Sanders ends by suggesting that the doctrine of the Trinity was never really lost (and hence did not need to be “rediscovered”) in modernity, except among those who accepted Enlightenment criticism as primary. Under that pressure modern theologians transposed the doctrine into categories of history and experience. This certainly opened opportunities for trinitarian reflection which hitherto had not been explored, but also in some ways distorted the doctrine.
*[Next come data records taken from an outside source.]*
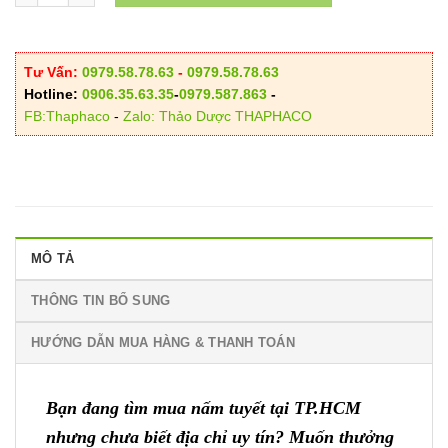
Tư Vấn:
0979.58.78.63
-
0979.58.78.63
Hotline:
0906.35.63.35
-
0979.587.863
-
FB:Thaphaco
-
Zalo: Thảo Dược THAPHACO
MÔ TẢ
THÔNG TIN BỔ SUNG
HƯỚNG DẪN MUA HÀNG & THANH TOÁN
Bạn đang tìm mua nấm tuyết tại TP.HCM
nhưng chưa biết địa chỉ uy tín? Muốn thưởng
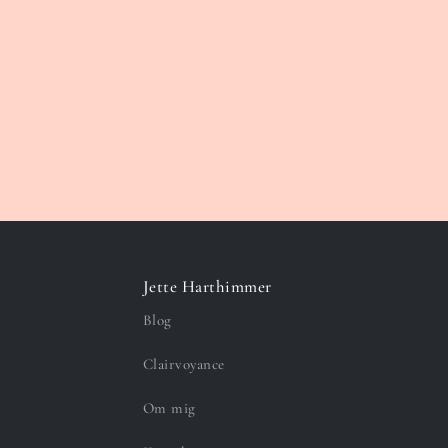
Jette Harthimmer
Blog
Clairvoyance
Om mig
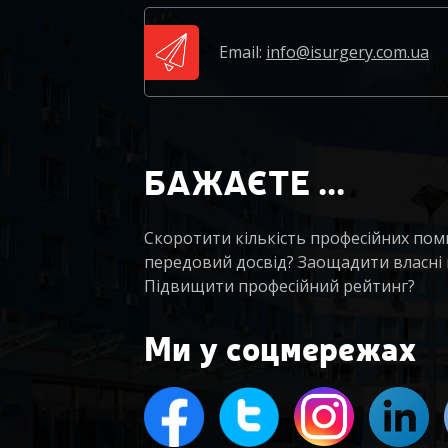
Email:
info@isurgery.com.ua
БАЖАЄТЕ ...
Скоротити кількість професійних по
передовий досвід? Заощадити власні
Підвищити професійний рейтинг?
Ми у соцмережах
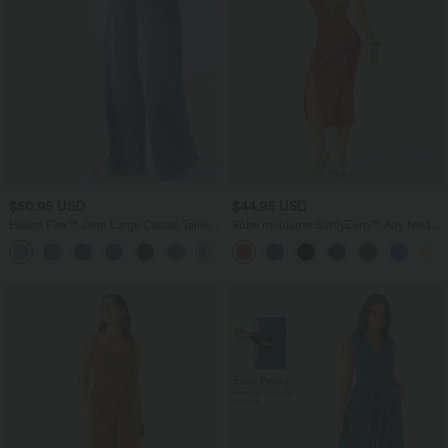
$50.95 USD
$44.95 USD
Halara Flex™ Jean Large Casual Taille
Robe moulante SoftlyZero™ Airy fendue
Haute Poches Multiples Tricot
à effet frais InstantCool, brassière
+2
Extensible Délavé
intégrée, dos nu croisé à lacets,
légèrement plissée pour invitée de
mariage et demoiselle d'honneur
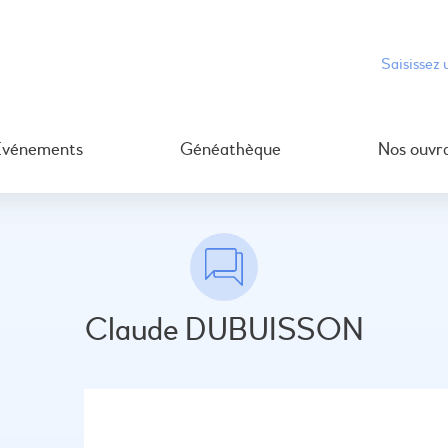
Événements
Généathèque
Nos ouvr
Claude DUBUISSON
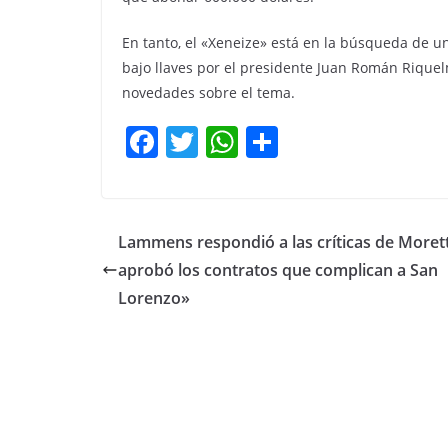
En tanto, el «Xeneize» está en la búsqueda de
bajo llaves por el presidente Juan Román Riquel
novedades sobre el tema.
F
T
W
C
a
w
h
o
c
itt
at
m
e
er
s
p
Lammens respondió a las críticas de Moretti
b
A
ar
aprobó los contratos que complican a San
o
p
tir
Lorenzo»
o
p
k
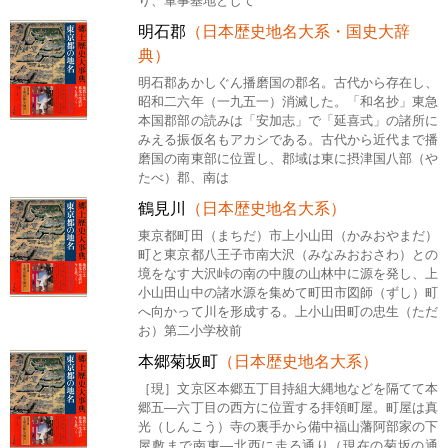
り、軍事基地として
明石郡
（日本歴史地名大系・国史大辞
典）
明石郡あかしぐん播磨国の郡名。古代から存在し、
昭和二六年（一九五一）消滅した。「和名抄」東急
本国郡部の読みは「安加志」で「延喜式」の諸所に
みえる振仮名もアカシである。古代から近代まで播
磨国の南東部に位置し、郡域は東に摂津国八部（や
たべ）郡、南は
鶴見川
（日本歴史地名大系）
東京都町田（まちだ）市上小山田（かみおやまだ）
町と東京都八王子市南大沢（みなみおおさわ）との
境をなす大沢峠の南の中腹の山林中に源を発し、上
小山田山中の諸水源を集めて町田市図師（ずし）町
へ向かって川を形成する。上小山田町の忠生（ただ
お）第二小学校前
本郷菊坂町
（日本歴史地名大系）
［現］文京区本郷五丁目持組大縄地などを隔てて本
郷五―六丁目の西方に位置する拝領町屋。町屋は真
光（しんこう）寺の裏手から備中福山藩阿部家の下
屋敷まで南東―北西に走る通り（現在の菊坂の通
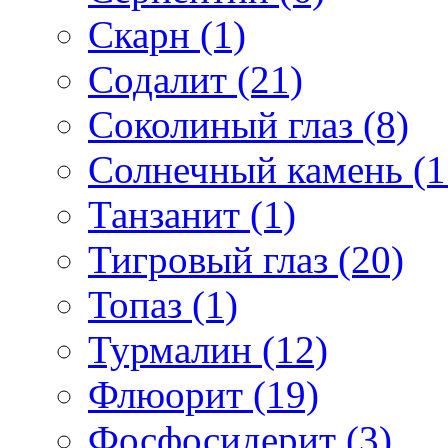
Скарн (1)
Содалит (21)
Соколиный глаз (8)
Солнечный камень (1
Танзанит (1)
Тигровый глаз (20)
Топаз (1)
Турмалин (12)
Флюорит (19)
Фосфосидерит (3)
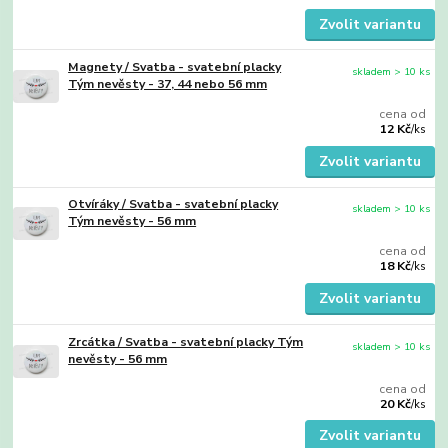
Zvolit variantu
Magnety / Svatba - svatební placky
skladem > 10 ks
Tým nevěsty - 37, 44 nebo 56 mm
cena od
12 Kč
/
ks
Zvolit variantu
Otvíráky / Svatba - svatební placky
skladem > 10 ks
Tým nevěsty - 56 mm
cena od
18 Kč
/
ks
Zvolit variantu
Zrcátka / Svatba - svatební placky Tým
skladem > 10 ks
nevěsty - 56 mm
cena od
20 Kč
/
ks
Zvolit variantu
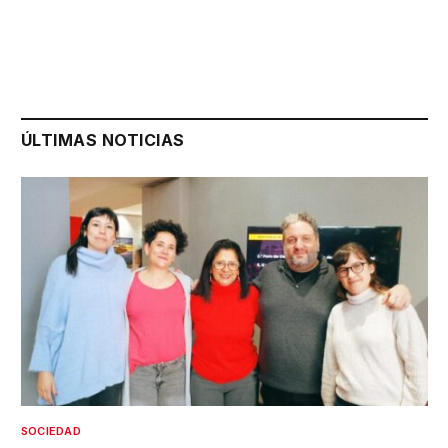
ÚLTIMAS NOTICIAS
SOCIEDAD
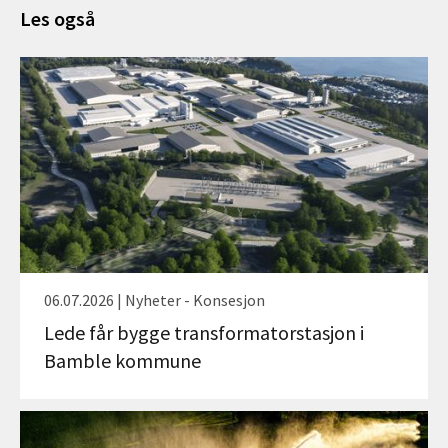
Les også
06.07.2026 | Nyheter - Konsesjon
Lede får bygge transformatorstasjon i
Bamble kommune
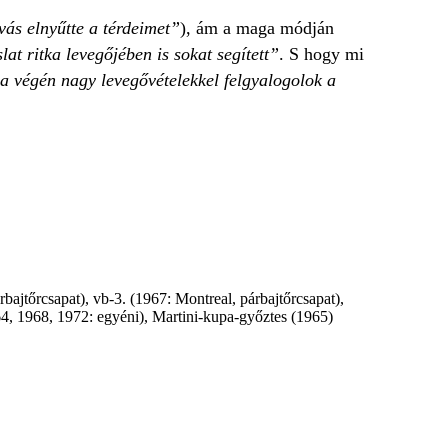
vás elnyűtte a térdeimet”
), ám a maga módján
t ritka levegőjében is sokat segített”
. S hogy mi
a végén nagy levegővételekkel felgyalogolok a
bajtőrcsapat), vb-3. (1967: Montreal, párbajtőrcsapat),
64, 1968, 1972: egyéni), Martini-kupa-győztes (1965)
My interest is twofold: first, the idea that modern theologians have appealed to Romantic categories of thought to explicate their doctrine of the Trinity; that is, they appealed to one mode of modern thought against another. Second, while Sanders hints that these modern explications have some value in theological reflection, he is concerned that the doctrine itself has been reinterpreted in unwarranted ways. Stephen Holmes has argued that point more polemically in his recent The Holy Trinity: “In brief, I argue that the explosion of theological work claiming to recapture the doctrine of the Trinity that we have witnessed in recent decades in fact misunderstands and distorts the traditional doctrine so badly that it is unrecognizable” (xv). More on Holmes’s argument later.


See Sanders, F., “The Trinity” in Mapping Modern Theology: A Thematic and Historical Introduction (Kelly M. Kapic & Bruce L. McCormack (eds); Grand Rapids: Baker Academic, 2012) 21-45.